Saturday, December 19, 2009

Death Plane

Today I traveled for an hour and a half on bus 92 with my friend Julian d´Angiolillo out beyond Capital Federal (as the city proper is called) to a dusty highway. (You can see it all, including the plane here). We walked along the side of the road, past a small airport, a golf club, a Peron-era public pool complex (now private), stands selling charcoal for the parilla and traditional grass huts to sit in while the flesh cooks, shanty towns, and a playground in honor of the Malvinas war. (The ubiquitous memorials to a war that Argentina lost rivals only place I know of -- the American South). We finally came to the junkyard we were looking for. There amidst old buses, watertanks, refrigerators, industrial weighing equipment, heavy metal gears, and a random assortment of industrial detritus was the recently-discovered, last-remaining plane used during the dictatorship to take drugged, kidnapped desaparecidos to their death in the Rio de la Plata.

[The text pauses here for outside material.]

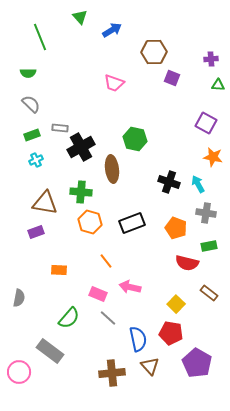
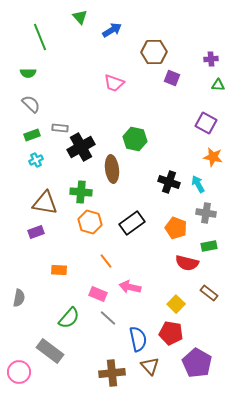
black rectangle at (132, 223): rotated 15 degrees counterclockwise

We learned from the owner, who shrugged a yes at our request to roam the property and take photographs, that the Madres de Plaza de Mayo had been there last week, just to verify what they had read about in the Pagina 12 newspaper. We circled and circled, taking photographs and quietly -- it seemed the right tone -- discussing what should become of this plane. It has sat in this spot for fifteen years already.